Il futuro del razzo New Glenn resta appeso a una promessa: tornare a volare entro la fine dell’anno, nonostante l’esplosione che ha messo in ginocchio la base di lancio. A garantirlo è stato Dave Limp, amministratore delegato di Blue Origin, che ha voluto fornire un quadro chiaro della situazione dopo l’incidente. Se la tempistica verrà rispettata, l’azienda riuscirà comunque a rimanere dentro la roadmap che la NASA aveva annunciato verso la fine di maggio.
Cosa è successo davvero sulla base di lancio
L’esplosione si è verificata sulla base LC-36A della Cape Canaveral Space Force Station, in Florida, durante un test hotfire. Un dettaglio che pesa, perché quella è l’unica rampa di lancio attualmente operativa per Blue Origin. La vicina LC-36B è ancora nelle prime fasi di costruzione, mentre una terza struttura, prevista alla Vandenberg Space Force Base in California, esiste per ora soltanto sulla carta. Diversi addetti ai lavori hanno parlato di riparazioni che richiederebbero almeno 15 mesi, una stima ben più cupa rispetto a quella ufficiale.
Eppure il bilancio fatto dall’azienda racconta una storia meno drammatica del previsto. Secondo Limp, il deposito di propellente, i serbatoi di ossigeno, idrogeno liquido e metano sono tutti in buone condizioni. Anche la torre dell’acqua se l’è cavata. La torre di supporto del razzo ha subito danni, certo, ma può essere riparata senza dover essere demolita e ricostruita da zero. E persino il primo stadio insieme a tre secondi stadi, custoditi nell’impianto di integrazione, sono usciti indenni dal disastro.
Le missioni in bilico e i tempi da rispettare
Una scelta tecnica interessante riguarda la configurazione del vettore. Limp ha confermato che non verrà adottata la nuova variante 9×4, perché la produzione dell’attuale 7×2 procede senza intoppi. Il veicolo che trasporta e solleva il razzo in posizione verticale è andato distrutto, ma la sua sostituzione era già in programma con una soluzione diversa, quindi nessun danno particolare su quel fronte.
I piani originali prevedevano un calendario fitto. Il razzo doveva lanciare nuovi satelliti della costellazione Amazon Leo all’inizio di giugno e portare in volo il lander Blue Moon Mark 1 entro il 2026, nell’ambito della missione Base Moon I. La prima è ormai saltata, mentre la seconda rischia uno slittamento. In teoria il lander potrebbe viaggiare a bordo di un Falcon Heavy di SpaceX, ma è uno scenario che appare poco probabile.

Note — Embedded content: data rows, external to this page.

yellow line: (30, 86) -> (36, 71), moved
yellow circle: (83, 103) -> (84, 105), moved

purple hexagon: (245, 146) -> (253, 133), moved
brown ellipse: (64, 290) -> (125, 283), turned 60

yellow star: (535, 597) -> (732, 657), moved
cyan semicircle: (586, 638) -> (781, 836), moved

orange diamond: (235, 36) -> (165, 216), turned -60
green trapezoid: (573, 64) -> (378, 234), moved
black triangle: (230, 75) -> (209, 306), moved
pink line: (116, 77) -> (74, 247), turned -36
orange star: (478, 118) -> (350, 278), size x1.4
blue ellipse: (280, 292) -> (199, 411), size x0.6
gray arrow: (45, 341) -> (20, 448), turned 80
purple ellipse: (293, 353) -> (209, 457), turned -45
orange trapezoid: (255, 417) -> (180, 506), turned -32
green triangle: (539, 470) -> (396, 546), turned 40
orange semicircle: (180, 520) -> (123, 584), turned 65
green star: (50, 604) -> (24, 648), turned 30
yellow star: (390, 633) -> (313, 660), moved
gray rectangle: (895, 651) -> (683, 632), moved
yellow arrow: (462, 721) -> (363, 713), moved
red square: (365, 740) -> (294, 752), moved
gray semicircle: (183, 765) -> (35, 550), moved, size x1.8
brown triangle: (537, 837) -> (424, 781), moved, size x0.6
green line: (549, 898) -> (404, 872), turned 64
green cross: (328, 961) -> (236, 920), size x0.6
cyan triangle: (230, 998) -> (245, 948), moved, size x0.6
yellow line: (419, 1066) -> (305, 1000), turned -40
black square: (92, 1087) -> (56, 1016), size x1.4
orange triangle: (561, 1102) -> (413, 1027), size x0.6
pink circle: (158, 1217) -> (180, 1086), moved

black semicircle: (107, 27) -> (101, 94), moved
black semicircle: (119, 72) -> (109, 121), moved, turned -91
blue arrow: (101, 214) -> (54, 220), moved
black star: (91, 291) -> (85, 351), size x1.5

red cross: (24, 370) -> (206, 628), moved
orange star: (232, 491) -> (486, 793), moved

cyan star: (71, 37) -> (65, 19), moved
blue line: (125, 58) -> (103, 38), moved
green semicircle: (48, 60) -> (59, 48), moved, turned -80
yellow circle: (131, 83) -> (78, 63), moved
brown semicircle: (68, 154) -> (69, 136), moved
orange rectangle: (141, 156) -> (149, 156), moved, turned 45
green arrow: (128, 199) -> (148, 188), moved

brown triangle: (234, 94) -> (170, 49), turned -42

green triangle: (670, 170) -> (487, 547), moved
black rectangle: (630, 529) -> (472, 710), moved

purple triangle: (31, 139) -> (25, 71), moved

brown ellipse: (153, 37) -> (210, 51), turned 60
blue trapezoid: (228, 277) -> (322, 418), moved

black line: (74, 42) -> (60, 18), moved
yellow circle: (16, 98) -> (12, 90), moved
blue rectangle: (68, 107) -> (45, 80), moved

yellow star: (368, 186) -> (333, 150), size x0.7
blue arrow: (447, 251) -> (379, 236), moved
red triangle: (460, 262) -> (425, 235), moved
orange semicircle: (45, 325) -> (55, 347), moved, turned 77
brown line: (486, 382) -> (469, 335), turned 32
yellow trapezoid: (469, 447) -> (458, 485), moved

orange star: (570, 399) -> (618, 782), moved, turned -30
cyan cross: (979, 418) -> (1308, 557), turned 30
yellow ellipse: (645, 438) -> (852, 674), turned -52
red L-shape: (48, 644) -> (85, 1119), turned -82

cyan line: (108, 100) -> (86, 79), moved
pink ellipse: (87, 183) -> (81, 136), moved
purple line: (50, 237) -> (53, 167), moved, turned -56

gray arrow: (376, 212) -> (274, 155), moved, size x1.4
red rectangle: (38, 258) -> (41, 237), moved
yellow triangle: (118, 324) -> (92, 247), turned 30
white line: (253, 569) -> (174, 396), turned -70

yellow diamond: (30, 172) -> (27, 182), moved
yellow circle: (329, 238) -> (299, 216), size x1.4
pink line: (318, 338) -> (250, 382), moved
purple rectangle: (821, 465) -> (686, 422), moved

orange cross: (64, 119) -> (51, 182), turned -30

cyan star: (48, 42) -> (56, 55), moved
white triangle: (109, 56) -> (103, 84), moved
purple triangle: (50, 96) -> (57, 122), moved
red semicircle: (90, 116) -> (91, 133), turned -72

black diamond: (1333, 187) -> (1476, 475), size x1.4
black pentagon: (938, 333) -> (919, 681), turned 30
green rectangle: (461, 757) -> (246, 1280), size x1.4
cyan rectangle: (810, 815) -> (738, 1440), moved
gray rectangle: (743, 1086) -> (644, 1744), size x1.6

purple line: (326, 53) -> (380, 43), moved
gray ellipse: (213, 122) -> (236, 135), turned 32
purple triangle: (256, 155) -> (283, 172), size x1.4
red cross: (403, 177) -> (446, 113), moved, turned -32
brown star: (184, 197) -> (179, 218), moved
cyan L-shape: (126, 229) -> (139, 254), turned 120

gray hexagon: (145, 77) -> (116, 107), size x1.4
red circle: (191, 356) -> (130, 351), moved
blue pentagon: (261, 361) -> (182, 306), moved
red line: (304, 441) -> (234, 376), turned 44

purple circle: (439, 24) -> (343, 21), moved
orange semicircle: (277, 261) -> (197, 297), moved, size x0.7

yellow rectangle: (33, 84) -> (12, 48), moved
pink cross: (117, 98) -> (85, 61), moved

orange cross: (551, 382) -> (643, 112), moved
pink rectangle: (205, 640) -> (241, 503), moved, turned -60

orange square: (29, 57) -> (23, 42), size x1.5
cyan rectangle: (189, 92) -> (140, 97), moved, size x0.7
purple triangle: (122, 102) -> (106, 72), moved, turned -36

Se invece la scadenza fissata dal CEO sarà rispettata, non ci saranno ripercussioni sulla missione del 2028, quella che dovrà mettere in orbita i rover lunari di Astrolab e Lunar Outpost. È esattamente ciò che spera l’amministratore della NASA.
Restano invece parecchie incognite sulla missione Artemis III, attesa entro la metà del 2027. Qui il New Glenn dovrebbe portare in orbita il lander Blue Moon Mark 2 per il docking con la navicella Orion. In caso di ritardi, il test verrebbe effettuato soltanto con lo Starship di SpaceX.